In his relatively short but impressive career to date, writer and director Derek Cianfrance has intelligently toyed with narrative conventions, playing with linear structure to get the desired effect from his tales of family, love and loss. He ventures into the period drama genre for his latest feature The Light Between Oceans, adapting M.L. Stedman’s novel of the same name for the screen. Set in Western Australia shortly after World War I, veteran Tom Sherbourne (Michael Fassbender) has posttraumatic stress disorder due to the loss he has experienced. As a coping mechanism he takes up a post as a lighthouse keeper to remove himself from civilisation. When he meets his new boss’s daughter Isabel Graysmark (Alicia Vikander), the pair fall in love and get married. They face a dilemma when a dead man and a newborn baby wash up on the shore in an old rowboat. Desperate to start a family together and in mourning after suffering two miscarriages, the couple make a perilous choice that changes their lives forever.
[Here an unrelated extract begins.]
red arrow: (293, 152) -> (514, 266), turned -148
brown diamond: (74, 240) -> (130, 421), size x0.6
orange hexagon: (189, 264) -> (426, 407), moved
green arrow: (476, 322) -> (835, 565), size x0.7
Time is carefully spent in the opening hour or so to flesh out the central characters and their backgrounds, developing their blossoming relationship and emotioneering for what is to follow as the plot furthers. It has an appealing old fashioned tone that compliments the material and as a romance at the beginning it really works. Fassbender and Vikander began dating after meeting on set and the evident bond they share comes across beautifully on the screen. However, problems arise when events go wrong for Thomas and Isabel. The heartache they encounter feels very rushed and heavy-handed pacing takes hold of the narrative when things go from bad to worse for the lovers. It is as though the film is too self-conscious of how upsetting the subject matter is to the point that is feels like the director is wringing every last tear out of the audience in an attempt to hammer home how sad it all is. Admittedly, there are a couple of genuinely heart-wrenching moments which are handled impeccably by a faultless cast.
The Light Between Oceans may lack the lasting emotional impact of Cianfrance’s previous works, but it illustrates his skill for telling thought-provoking, intimate stories that explore far-reaching ideas. Fassbender and Vikander manage to give great depth to their difficult roles whilst both mastering the overdone single-tear-close-up, effectively portraying Thomas and Isabel as good people that do something very bad, but for reasons that feel right to them in that specific moment. Cianfrance successfully tugs and pulls at heartstrings as puppet master of the most orchestrated yet cleverly executed weepie of the year.